3. Combine AI Models and Tools Across Domains for Better Solutions
The recent surge of interest in AI is largely driven by the emergence of LLMs. These models are powerful and versatile, capable of basic reasoning, and easy to use—whether via chatbot interfaces or API calls. This accessibility has allowed non-specialists, like myself, to utilize AI without deep expertise in AI engineering. Previously, AI had a much higher barrier to entry, requiring data preprocessing, training, and parameter tuning.
However, this has led to a tendency to over-rely on LLMs and neglect the potential of combining them with other domain-specific AI tools. By integrating various AI models and tools into a well-designed workflow, you can create more efficient solutions.
4. Return to the Root Problem—AI Is Just a Tool
The mistakes mentioned above stem from an overemphasis on trendy concepts while neglecting the core problem at hand. AI is a tool, not an end in itself. Elon Musk’s “first principles” thinking emphasizes breaking problems down to their most fundamental elements, analyzing them, and finding optimal solutions. Applying first principles involves three steps:
-
Clearly define the core problem you want to solve.
-
Break down the problem into its essential components.
-
Create a solution from the ground up.
This same thinking is useful for using AI effectively—designing a workflow that allows AI to do what it does best in service of your real goals.
Two Examples of AI-Optimized Workflows
1. Converting PDFs to Markdown
If you’ve ever translated a PDF, you know that preparing content for translation—structuring it into Markdown format—makes a huge difference in the quality of the output. However, extracting content from a PDF is challenging since it’s primarily designed for printing rather than structured data. Handling figures and tables further complicates the process.
I recently saw a project called PDFGPT, which approaches this problem in an elegant way. It uses GPT-4 and PyMuPDF as part of a workflow:
-
A PDF library (PyMuPDF) detects images, figures, and tables, extracting them as separate images.
-
Each page is converted into an image, with red boxes marking the figures and tables.
-
GPT-4, with its visual capabilities, interprets these marked images and generates corresponding Markdown content.
Using only an LLM would struggle with such a task due to context length limits and difficulties embedding visual content. By combining PyMuPDF with a suitable workflow, this project effectively converts PDFs to Markdown with great results.
2. Translating Comics
Comics are another interesting challenge—translating speech bubbles into another language requires extracting the text, translating it, and placing it back into the original layout. The key challenges are:
-
Speech bubbles are irregular and sometimes overlap, making text extraction difficult.
-
A straightforward translation of extracted text may not be coherent without understanding the comic’s context.
-
After translation, the original text must be removed and replaced in the correct positions.

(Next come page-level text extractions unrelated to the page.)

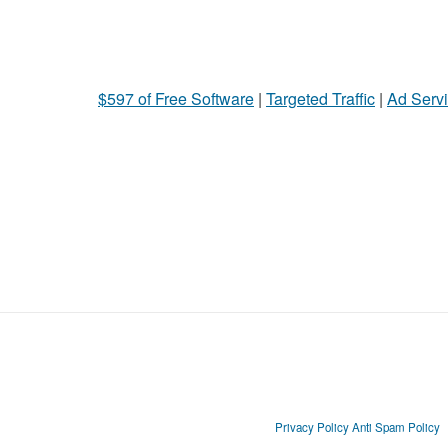
$597 of Free Software
|
Targeted Traffic
|
Ad Servi
Privacy Policy
Anti Spam Policy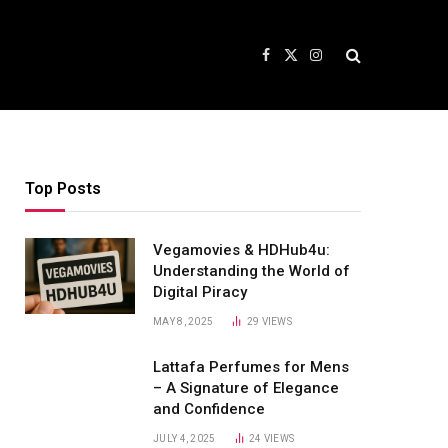
Facebook
X
Instagram
(Twitter)
Top Posts
Vegamovies & HDHub4u:
Understanding the World of
Digital Piracy
MAY 8, 2025
29
VIEWS
Lattafa Perfumes for Mens
– A Signature of Elegance
and Confidence
JULY 4, 2025
24
VIEWS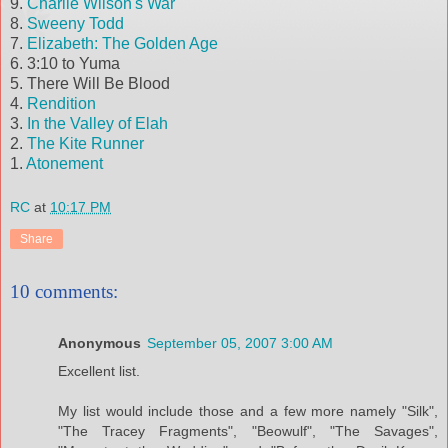
9.
Charlie Wilson's War
8.
Sweeny
Todd
7.
Elizabeth: The Golden Age
6. 3:10 to Yuma
5. There Will Be Blood
4.
Rendition
3.
In the Valley of
Elah
2.
The Kite Runner
1.
Atonement
RC
at
10:17 PM
Share
10 comments:
Anonymous
September 05, 2007 3:00 AM
Excellent list.
My list would include those and a few more namely "Silk",
"The Tracey Fragments", "Beowulf", "The Savages",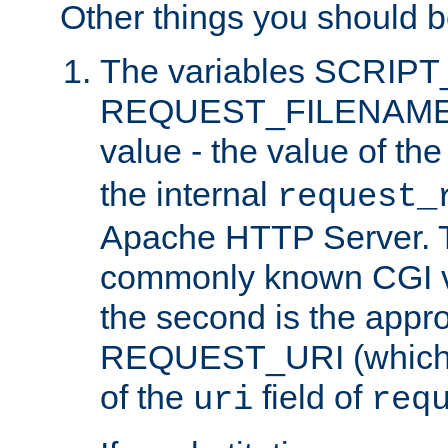
Other things you should b
The variables SCRIP
REQUEST_FILENAME c
value - the value of th
the internal
request_
Apache HTTP Server. Th
commonly known CGI v
the second is the appro
REQUEST_URI (which c
of the
field of
uri
req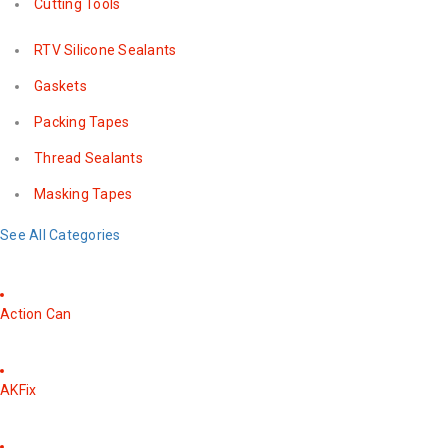
Cutting Tools
RTV Silicone Sealants
Gaskets
Packing Tapes
Thread Sealants
Masking Tapes
See All Categories
Action Can
AKFix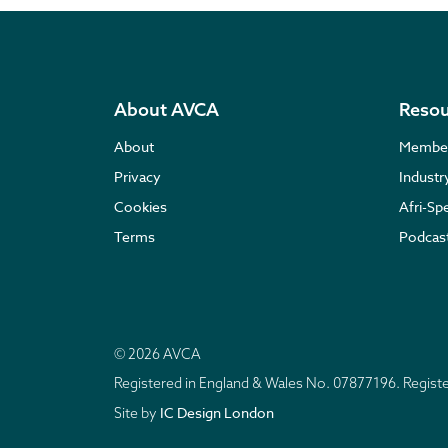
About AVCA
Resou
About
Membe
Privacy
Indust
Cookies
Afri-Sp
Terms
Podcas
© 2026 AVCA
Registered in England & Wales No. 07877196. Regis
IC Design London
Site by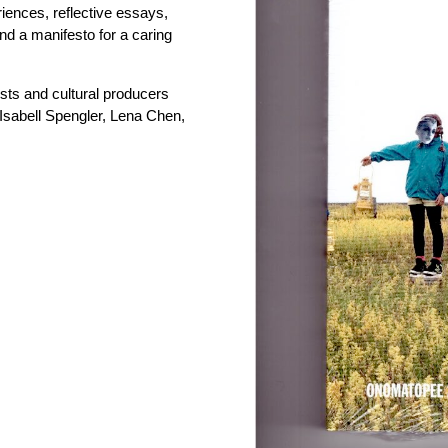
iences, reflective essays,
and a manifesto for a caring
tists and cultural producers
Isabell Spengler, Lena Chen,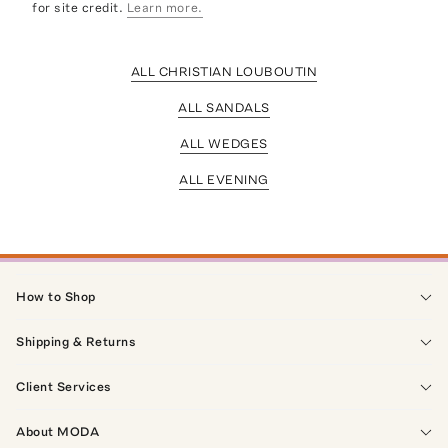
for site credit.
Learn more.
ALL CHRISTIAN LOUBOUTIN
ALL SANDALS
ALL WEDGES
ALL EVENING
How to Shop
Shipping & Returns
Client Services
About MODA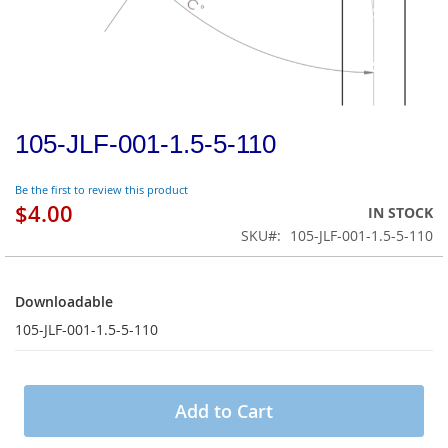
105-JLF-001-1.5-5-110
Be the first to review this product
$4.00
IN STOCK
SKU
105-JLF-001-1.5-5-110
Downloadable
Downloadable
105-JLF-001-1.5-5-110
Add to Cart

A project called comic-translate handles this problem quite well by designing a tailored workflow:
-
A specialized model detects and locates the speech bubbles.
-
OCR extracts the text from these bubbles.
-
Another model removes the original text from the bubbles.
-
GPT-4 translates the text based on visual content.
-
The translated text is re-inserted into the original bubbles.
If you overlook translation quality for a moment, this can be a fully automated workflow—highly efficient and low-cost, with GPT-4’s API being the most expensive part at about $0.02 per page. Adding human oversight to refine translations further boosts the quality without sacrificing efficiency.
Conclusion
To make the most of AI, the key is to design workflows that fit AI’s strengths. Whether it involves an AI agent, an LLM, or another model is secondary. The true focus should always be on solving the core problem effectively, using AI as a tool rather than an end in itself.